Low-Calorie Summer Sippers

Let's drink to summer -- the healthy way

Medically Reviewed by Kathleen M. Zelman, RD, LD, MPH on June 17, 2005
7 min read

It's hot, and you're thirsty! But don't just grab the first cool drink that comes along. What you choose to quench your thirst can make or break your weight-loss efforts.

The way I see it, high-calorie beverages are one of the major reasons Americans are overweight. Think about how many people you know who drink several sodas every day. Now let's do the math:

  • A 12-ounce soda (non-diet) contains around 150 calories (the equivalent of 10 teaspoons of sugar).
  • So three sodas a day adds up to around 450 calories (the equivalent of 30 teaspoons of sugar).
  • This means that every week, we would save approximately 3,150 calories (the equivalent of 210 teaspoons of sugar) if we switched from drinking three cans of soda a day to drinking three no-calorie beverages.
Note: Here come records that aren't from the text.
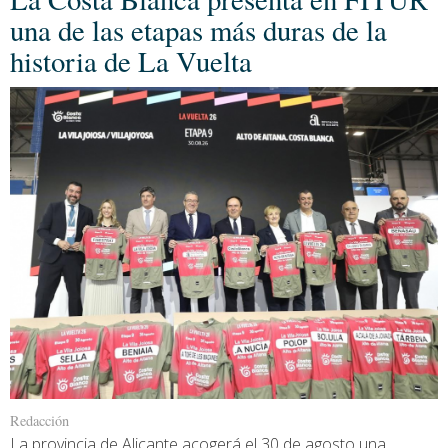
una de las etapas más duras de la
historia de La Vuelta
Redacción
La provincia de Alicante acogerá el 30 de agosto una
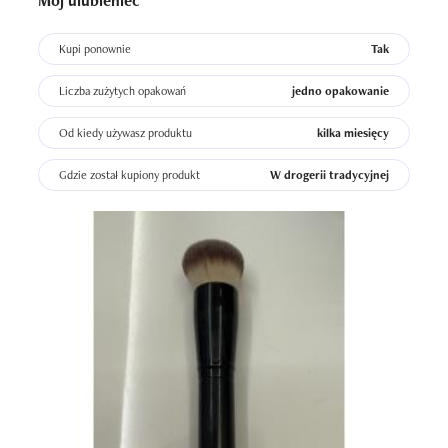
Mój ulubieniec
Kupi ponownie
Tak
Liczba zużytych opakowań
jedno opakowanie
Od kiedy używasz produktu
kilka miesięcy
Gdzie został kupiony produkt
W drogerii tradycyjnej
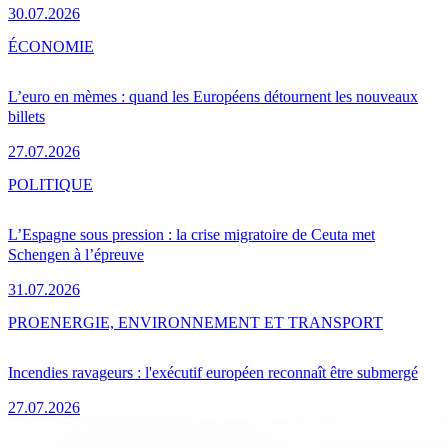
30.07.2026
ÉCONOMIE
L’euro en mèmes : quand les Européens détournent les nouveaux
billets
27.07.2026
POLITIQUE
L’Espagne sous pression : la crise migratoire de Ceuta met
Schengen à l’épreuve
31.07.2026
PRO
ENERGIE, ENVIRONNEMENT ET TRANSPORT
Incendies ravageurs : l'exécutif européen reconnaît être submergé
27.07.2026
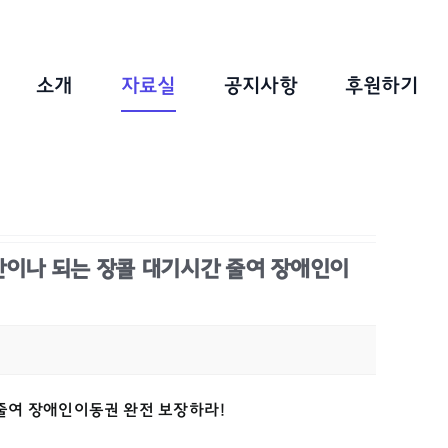
소개
자료실
공지사항
후원하기
간이나 되는 장콜 대기시간 줄여 장애인이
줄여 장애인이동권 완전 보장하라!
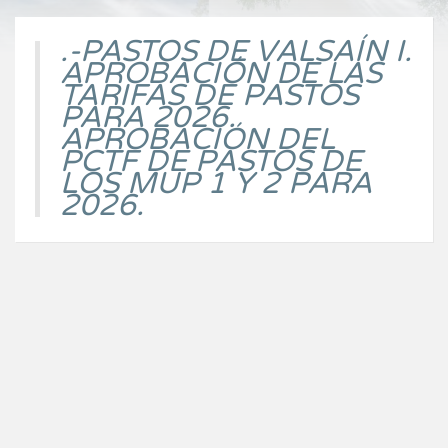
.-PASTOS DE VALSAÍN I.
APROBACIÓN DE LAS
TARIFAS DE PASTOS
PARA 2026.
APROBACIÓN DEL
PCTF DE PASTOS DE
LOS MUP 1 Y 2 PARA
2026.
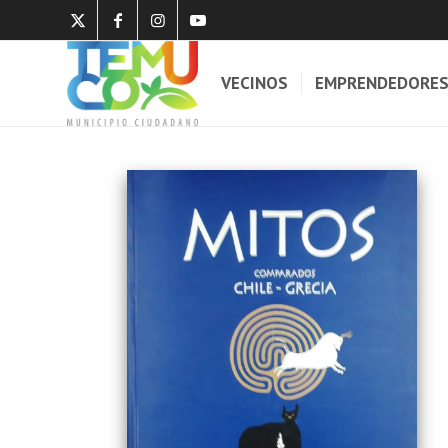
VECINOS
EMPRENDEDORE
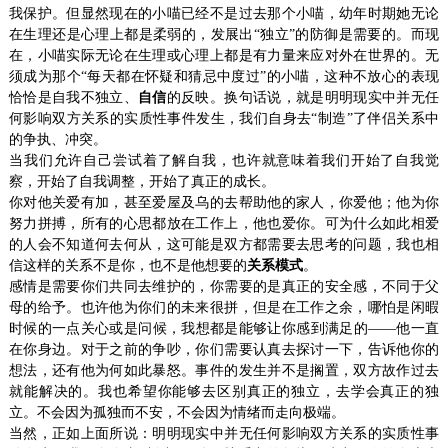
我保护。但显然现在的小喵已经不是过去那个小喵，幼年时期她无论
在生理还是心理上都是柔弱的，发展出“独立”的防御是需要的。而现
在，小喵实际无论在生理或心理上都是有力量来应对外在世界的。无
须成为那个“每天都在怀疑和猜忌中度过”的小喵，这种不放心的表现
恰恰是自我不独立、
自信
的反映。换句话说，就是明明现实中并无任
何影响双方关系的实质性事件发生，我们自身去“制造”了伴侣关系中
的争执、冲突。
当我们允许自己尝试着了解自我，也许就意味着我们开始了自我觉
察，开始了自我调整，开始了真正的成长。
你对他关爱有加，甚至爱屋及乌的去帮助他的家人，你爱他；他为你
努力拼搏，所有的心思都放在工作上，他也爱你。可为什么如此相爱
的人会不知道何去何从，这可能是双方都需要去思考的问题，我也相
信这样的关系不是你，也不是他想要的
关系模式
。
感情是需要你们共同去维护的，你需要的是真正的安全感，不同于父
母的给予。也许他为你们的未来很拼，但是在工作之余，哪怕是闲暇
时候的一点关心或是问候，我想都是能够让你感到满足的——他一直
在你身边。对于之前的争吵，你们需要认真去探讨一下，告诉他你的
想法，还有他为何如此暴怒。事件的发生并不是搁置，双方故作过去
就能解决的。我也希望你能够去区别真正的独立，去学会真正的独
立。不会因为孤独而不安，不会因为情绪而走向极端。
当然，正如上面所说：明明现实中并无任何影响双方关系的实质性事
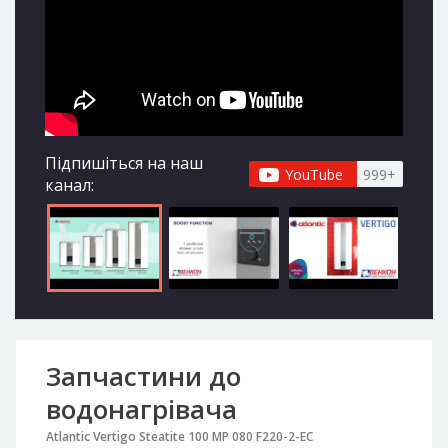
Підпишіться на наш
YouTube
999+
канал:
Запчастини до
водонагрівача
Atlantic Vertigo Steatite 100 MP 080 F220-2-EC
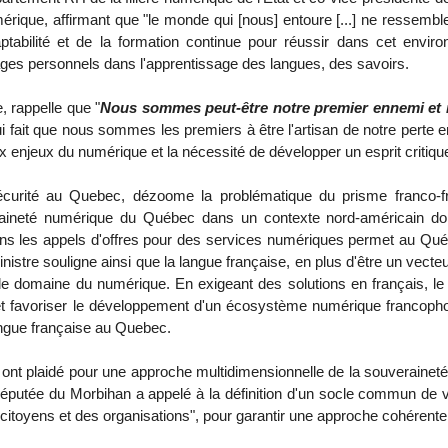
rique, affirmant que "le monde qui [nous] entoure [...] ne ressembl
ptabilité et de la formation continue
pour réussir dans cet environn
ges personnels dans l'apprentissage des langues, des savoirs.
, rappelle que "
Nous sommes peut-être notre premier ennemi
et 
ui fait que
nous sommes les premiers à être l'artisan de notre perte e
 enjeux du numérique et la nécessité de développer un esprit critiqu
curité au Quebec, dézoome la problématique du prisme franco-fr
eraineté numérique du Québec dans un contexte nord-américain domi
ans les appels d'offres pour des services numériques permet au Qué
nistre souligne ainsi que la langue française, en plus d'être un vecteu
le domaine du numérique. En exigeant des solutions en français, l
t favoriser le développement d'un écosystème numérique francophone
angue française au Quebec.
ont plaidé pour une approche multidimensionnelle de la souveraineté n
députée du Morbihan a appelé à la définition d'un socle commun de 
 citoyens et des organisations", pour garantir une approche cohérente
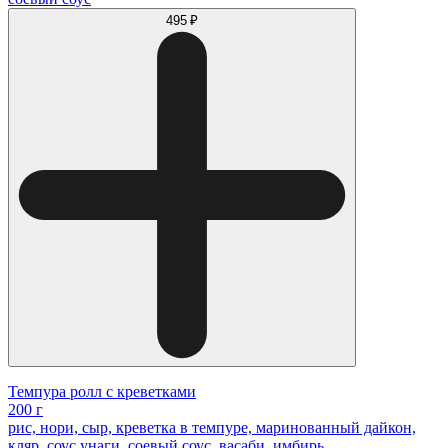
495 ₽
Темпура ролл с креветками
200 г
рис, нори, сыр, креветка в темпуре, маринованный дайкон,
кляр, соус унаги, соевый соус, васаби, имбирь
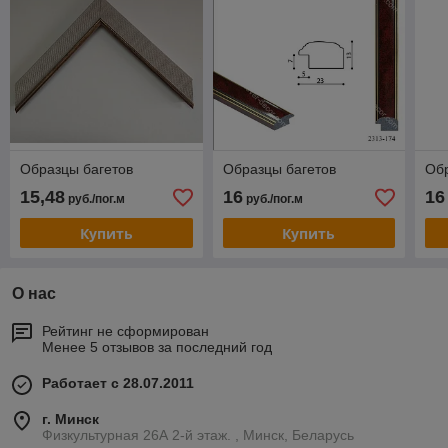
Образцы багетов
Образцы багетов
Обр
15,48
16
16
руб./пог.м
руб./пог.м
Купить
Купить
О нас
Рейтинг не сформирован
Менее 5 отзывов за последний год
Работает с 28.07.2011
г. Минск
Физкультурная 26А 2-й этаж. , Минск, Беларусь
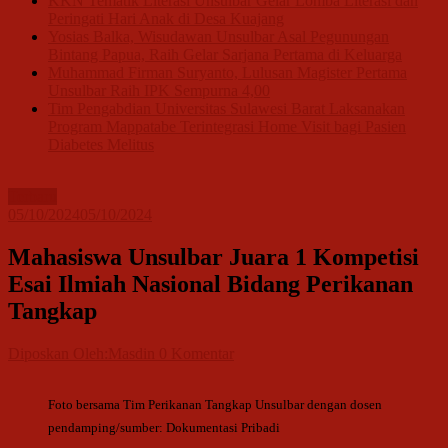
KKN Tematik Literasi Unsulbar Gelar Lomba Literasi dan
Peringati Hari Anak di Desa Kuajang
Yosias Balka, Wisudawan Unsulbar Asal Pegunungan
Bintang Papua, Raih Gelar Sarjana Pertama di Keluarga
Muhammad Firman Suryanto, Lulusan Magister Pertama
Unsulbar Raih IPK Sempurna 4,00
Tim Pengabdian Universitas Sulawesi Barat Laksanakan
Program Mappatabe Terintegrasi Home Visit bagi Pasien
Diabetes Melitus
Terbaru
05/10/2024
05/10/2024
Mahasiswa Unsulbar Juara 1 Kompetisi
Esai Ilmiah Nasional Bidang Perikanan
Tangkap
Diposkan Oleh:Masdin
0 Komentar
Foto bersama Tim Perikanan Tangkap Unsulbar dengan dosen
pendamping/sumber: Dokumentasi Pribadi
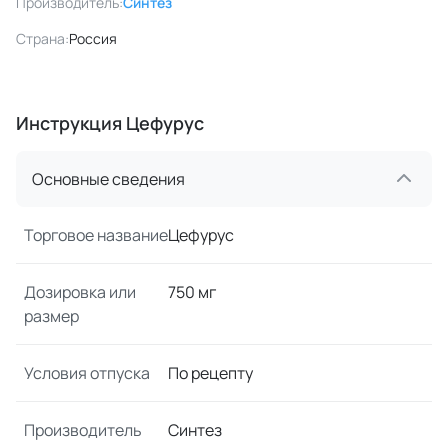
Производитель:
Синтез
Страна:
Россия
Инструкция Цефурус
Основные сведения
Торговое название
Цефурус
Дозировка или
750 мг
размер
Условия отпуска
По рецепту
Производитель
Синтез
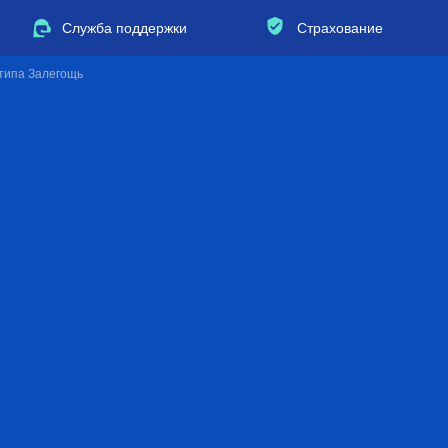
Служба поддержки
Страхование
 типа Залегощь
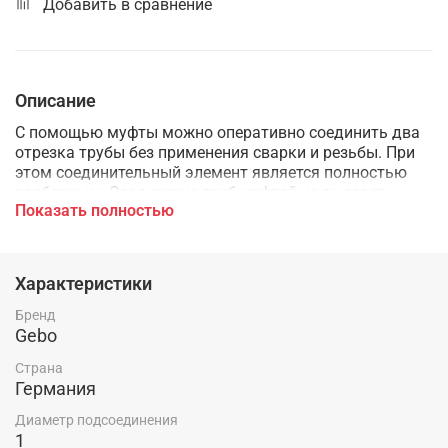
Добавить в сравнение
Описание
С помощью муфты можно оперативно соединить два
отрезка трубы без применения сварки и резьбы. При
этом соединительный элемент является полностью
разборным. Соединение труб муфтой не вызовет
Показать полностью
затруднений даже у новичка. Благодаря муфте быстро
устраняются аварии на трубопроводе без
использования специального инструмента. Муфта без
труда устанавливается даже в условиях
Характеристики
ограниченного пространства. Изделие способно
функционировать в широком диапазоне температур.
Бренд
Муфта выдерживает давление в системе до 10 бар.
Gebo
Еще одно достоинство муфты – возможность
Страна
многократного применения. При этом необходимо
Германия
заменить уплотнительное кольцо.
Диаметр подсоединения
1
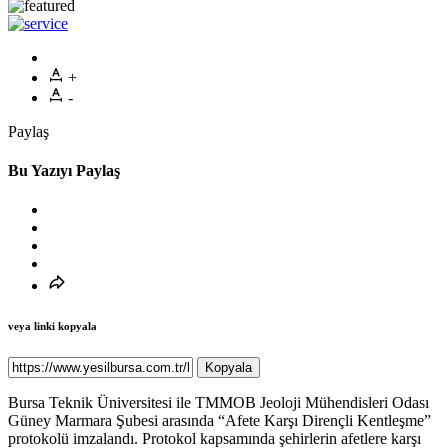
+
-
Paylaş
Bu Yazıyı Paylaş
veya linki kopyala
Kopyala
Bursa Teknik Üniversitesi ile TMMOB Jeoloji Mühendisleri Odası
Güney Marmara Şubesi arasında “Afete Karşı Dirençli Kentleşme”
protokolü imzalandı. Protokol kapsamında şehirlerin afetlere karşı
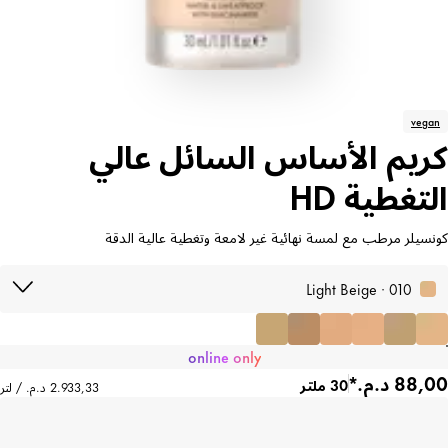
vegan
كريم الأساس السائل عالي
التغطية HD
كونسيلر مرطب مع لمسة نهائية غير لامعة وتغطية عالية الدقة
010 · Light Beige
online only
30 ملتر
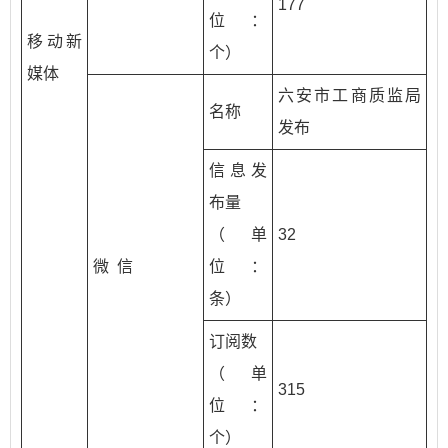
177
位：
移动新
个）
媒体
六安市工商质监局
名称
发布
信息发
布量
（单
32
微 信
位：
条）
订阅数
（单
315
位：
个）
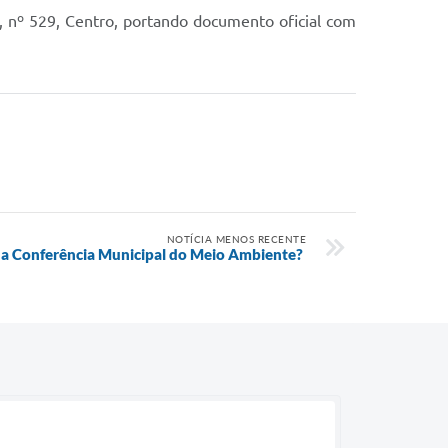
 nº 529, Centro, portando documento oficial com
NOTÍCIA MENOS RECENTE
 a Conferência Municipal do Meio Ambiente?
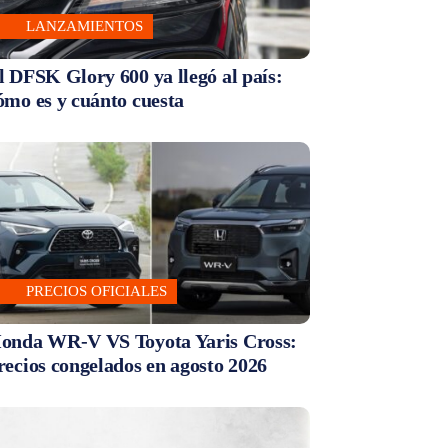
LANZAMIENTOS
l DFSK Glory 600 ya llegó al país:
ómo es y cuánto cuesta
PRECIOS OFICIALES
onda WR-V VS Toyota Yaris Cross:
recios congelados en agosto 2026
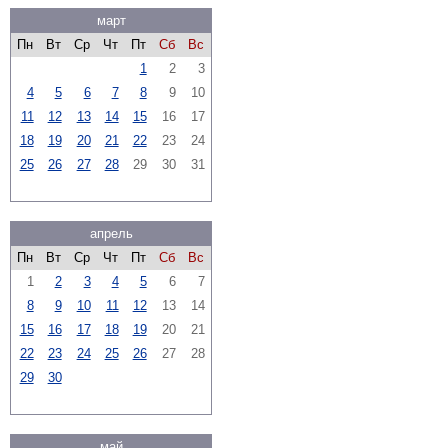
март
Пн
Вт
Ср
Чт
Пт
Сб
Вс
1
2
3
4
5
6
7
8
9
10
11
12
13
14
15
16
17
18
19
20
21
22
23
24
25
26
27
28
29
30
31
апрель
Пн
Вт
Ср
Чт
Пт
Сб
Вс
1
2
3
4
5
6
7
8
9
10
11
12
13
14
15
16
17
18
19
20
21
22
23
24
25
26
27
28
29
30
май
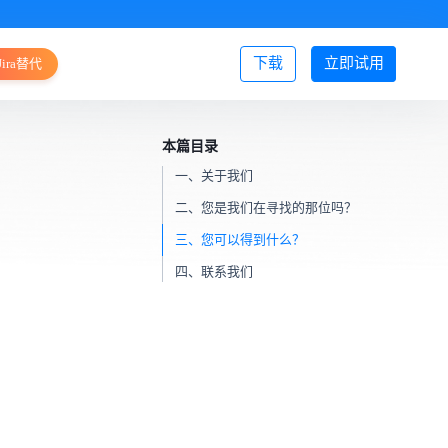
下载
立即试用
Jira替代
登录/注册
本篇目录
一、关于我们
二、您是我们在寻找的那位吗？
三、您可以得到什么？
四、联系我们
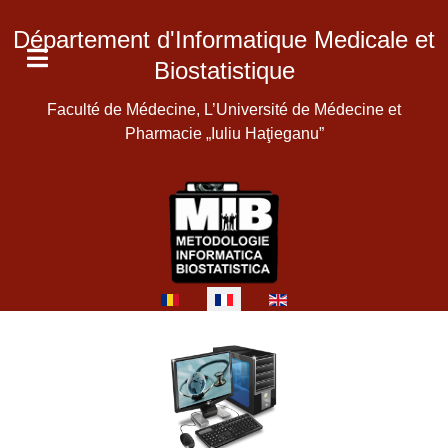
Département d'Informatique Medicale et
Biostatistique
Faculté de Médecine, L’Université de Médecine et
Pharmacie „Iuliu Haţieganu”
Sélectionnez votre langue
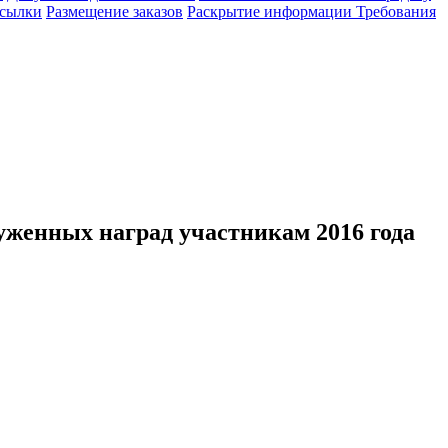
сылки
Размещение заказов
Раскрытие информации
Требования
уженных наград участникам 2016 года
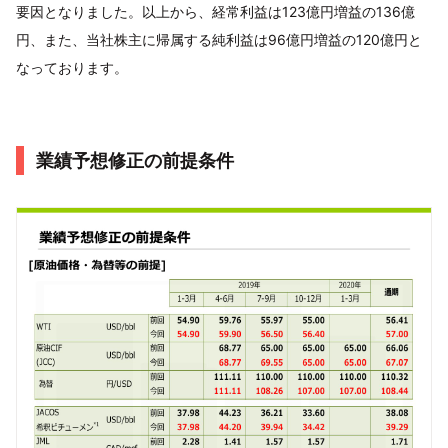
要因となりました。以上から、経常利益は123億円増益の136億
円、また、当社株主に帰属する純利益は96億円増益の120億円と
なっております。
業績予想修正の前提条件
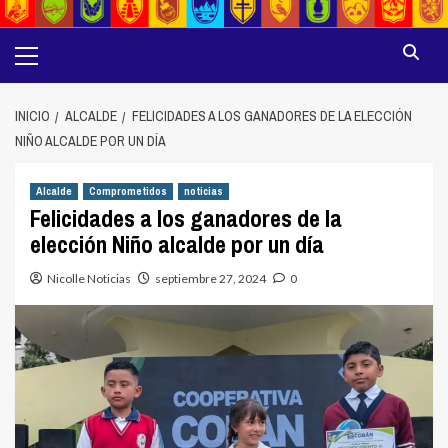
Menú
principal
INICIO
ALCALDE
FELICIDADES A LOS GANADORES DE LA ELECCIÓN
NIÑO ALCALDE POR UN DÍA
Alcalde
Comprometidos
noticias
Felicidades a los ganadores de la
elección Niño alcalde por un día
Nicolle Noticias
septiembre 27, 2024
0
It just doesn't make sense to spend your precious calories on sweet drinks that add calories without any nutritional value.

Here are a few beverage facts that may help discourage you from sipping these empty-calorie beverages.

Fact 1: Most people don't drink enough water. So do your body a favor; when you get thirsty, reach for water first.

Fact 2: If you choose a beverage that contains calories, select one that contributes important nutrients as well -- like nonfat or low-fat milk or 100% fruit juice. According to a national survey of food consumption, as people's milk intake went up, so did their intake of micronutrients (vitamins and minerals). But they didn't end up consuming more fat or cholesterol.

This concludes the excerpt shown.